It's up here somewhere.

I had to tell the dole that I was going to Wales for the fortnight when I took the trip and I travelled to the States on the cheapest, most hideous airline - El Al.

When I got to NY I was so poor that I had to get drunk on their dreadful beer in the street and then try and get someone to buy me a (mini) pint when I got into a bar. The place was ruddy terrifying back then too.


----------



## twistedAM (Oct 13, 2011)

Stigmata said:


> Vice magazine is dire. My flatmate keeps in the bathroom. I've been meaning to have words about that.
> 
> Although that Sardinian takeaway they're posing outside is actually very good.



Do they still do the Japanese-girls-in-cotton-panties photo shoots in every issue?

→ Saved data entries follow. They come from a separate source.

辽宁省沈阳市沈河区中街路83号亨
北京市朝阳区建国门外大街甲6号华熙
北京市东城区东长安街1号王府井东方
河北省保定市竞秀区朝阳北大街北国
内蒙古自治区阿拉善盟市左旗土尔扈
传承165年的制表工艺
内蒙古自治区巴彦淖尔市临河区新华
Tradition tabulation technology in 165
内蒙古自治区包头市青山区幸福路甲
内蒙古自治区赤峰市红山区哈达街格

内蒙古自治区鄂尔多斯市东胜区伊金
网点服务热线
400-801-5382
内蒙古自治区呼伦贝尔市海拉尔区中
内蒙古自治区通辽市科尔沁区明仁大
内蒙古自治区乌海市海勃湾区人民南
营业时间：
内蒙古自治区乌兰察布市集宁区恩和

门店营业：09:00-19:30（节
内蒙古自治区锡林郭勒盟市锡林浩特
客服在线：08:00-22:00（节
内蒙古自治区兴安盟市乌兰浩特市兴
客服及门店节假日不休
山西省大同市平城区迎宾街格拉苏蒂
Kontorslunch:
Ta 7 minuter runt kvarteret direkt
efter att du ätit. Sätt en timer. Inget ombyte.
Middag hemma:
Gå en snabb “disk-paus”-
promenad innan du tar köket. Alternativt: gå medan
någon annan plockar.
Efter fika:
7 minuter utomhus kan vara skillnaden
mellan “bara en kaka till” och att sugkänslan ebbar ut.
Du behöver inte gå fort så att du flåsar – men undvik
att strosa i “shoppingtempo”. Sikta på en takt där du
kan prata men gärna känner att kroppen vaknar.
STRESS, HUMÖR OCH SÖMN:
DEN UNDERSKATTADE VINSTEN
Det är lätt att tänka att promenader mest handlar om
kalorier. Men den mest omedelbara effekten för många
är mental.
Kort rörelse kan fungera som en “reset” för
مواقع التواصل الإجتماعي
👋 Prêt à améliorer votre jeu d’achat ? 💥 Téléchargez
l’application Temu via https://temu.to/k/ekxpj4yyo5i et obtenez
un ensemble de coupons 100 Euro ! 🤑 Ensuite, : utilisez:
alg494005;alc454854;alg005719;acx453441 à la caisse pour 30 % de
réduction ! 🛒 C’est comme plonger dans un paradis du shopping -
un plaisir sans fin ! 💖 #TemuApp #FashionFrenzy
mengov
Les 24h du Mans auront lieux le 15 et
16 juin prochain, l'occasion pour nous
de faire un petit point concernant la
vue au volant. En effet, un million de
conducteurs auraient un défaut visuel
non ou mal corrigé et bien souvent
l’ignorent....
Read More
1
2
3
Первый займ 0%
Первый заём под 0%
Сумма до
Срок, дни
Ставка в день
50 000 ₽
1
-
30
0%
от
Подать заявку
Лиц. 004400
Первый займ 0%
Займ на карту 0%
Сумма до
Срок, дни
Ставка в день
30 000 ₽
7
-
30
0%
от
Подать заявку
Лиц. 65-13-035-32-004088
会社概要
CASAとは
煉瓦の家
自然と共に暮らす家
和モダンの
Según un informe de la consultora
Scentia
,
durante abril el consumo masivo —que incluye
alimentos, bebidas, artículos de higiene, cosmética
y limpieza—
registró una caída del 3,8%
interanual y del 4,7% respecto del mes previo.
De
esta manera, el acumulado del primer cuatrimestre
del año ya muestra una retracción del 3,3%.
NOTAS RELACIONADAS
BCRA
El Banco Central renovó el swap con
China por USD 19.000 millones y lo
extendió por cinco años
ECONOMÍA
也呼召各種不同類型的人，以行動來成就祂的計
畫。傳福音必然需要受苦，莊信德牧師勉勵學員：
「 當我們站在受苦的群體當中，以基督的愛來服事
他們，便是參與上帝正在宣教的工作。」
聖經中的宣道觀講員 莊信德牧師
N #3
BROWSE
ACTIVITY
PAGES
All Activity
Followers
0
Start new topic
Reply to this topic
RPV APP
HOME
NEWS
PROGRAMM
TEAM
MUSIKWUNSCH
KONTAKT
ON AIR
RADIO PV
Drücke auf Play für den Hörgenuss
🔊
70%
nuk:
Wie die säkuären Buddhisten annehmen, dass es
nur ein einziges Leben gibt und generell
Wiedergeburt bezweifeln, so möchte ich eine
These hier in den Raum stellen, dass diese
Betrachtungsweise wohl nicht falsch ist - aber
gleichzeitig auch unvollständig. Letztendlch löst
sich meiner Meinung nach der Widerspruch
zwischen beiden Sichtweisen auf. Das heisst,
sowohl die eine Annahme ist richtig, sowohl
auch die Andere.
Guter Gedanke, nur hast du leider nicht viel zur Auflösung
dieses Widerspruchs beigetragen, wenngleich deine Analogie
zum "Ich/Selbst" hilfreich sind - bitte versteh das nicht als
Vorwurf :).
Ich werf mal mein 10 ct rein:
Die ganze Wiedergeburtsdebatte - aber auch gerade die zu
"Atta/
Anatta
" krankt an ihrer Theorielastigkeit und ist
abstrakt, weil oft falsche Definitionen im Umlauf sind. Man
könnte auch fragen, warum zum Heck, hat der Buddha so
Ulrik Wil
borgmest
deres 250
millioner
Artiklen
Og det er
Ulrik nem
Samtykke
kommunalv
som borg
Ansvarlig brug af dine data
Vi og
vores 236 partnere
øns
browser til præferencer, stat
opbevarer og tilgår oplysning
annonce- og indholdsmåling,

One reason why hipsters are smarter than punks.


----------



## ViolentPanda (Oct 13, 2011)

Minnie_the_Minx said:


> I didn't read the article. Looking at the picture was enough to tell me it's something I wouldn't be interested in
> 
> eta: Right, I took a peek
> 
> ah, it's vintage! That's ok then



He's a bit thick if he thinks that chucking away a fur will harm the environment beyond releasing a few grammes of whatever agent was used to "cure" the hide. It'll just biodegrade like it does on dead animals (like the one on his head).


----------



## ViolentPanda (Oct 13, 2011)

editor said:


> It's up here somewhere.
> 
> I had to tell the dole that I was going to Wales for the fortnight when I took the trip and I travelled to the States on the cheapest, most hideous airline - El Al.



El-Al. You flew Jew!
The reason it was cheap is no fucker would fly them back in the '70s and '80s because of the possibility of someone having planted a bomb or the probability of someone hijacking the plane. 
The reason it was hideous is because El-Al employed (and still employs, apparently) some of the moodiest, misanthropic sacks of shit ever to work the aisles this side of Ryanair. I'm still convinced that El-Al used to employ people who failed the interview for Aeroflot!

Best way to upset El-Al staff: Ask "so, this is the national airline of Saudi Arabia, is it?".


----------



## editor (Oct 13, 2011)

ViolentPanda said:


> El-Al. You flew Jew!
> The reason it was cheap is no fucker would fly them back in the '70s and '80s because of the possibility of someone having planted a bomb or the probability of someone hijacking the plane.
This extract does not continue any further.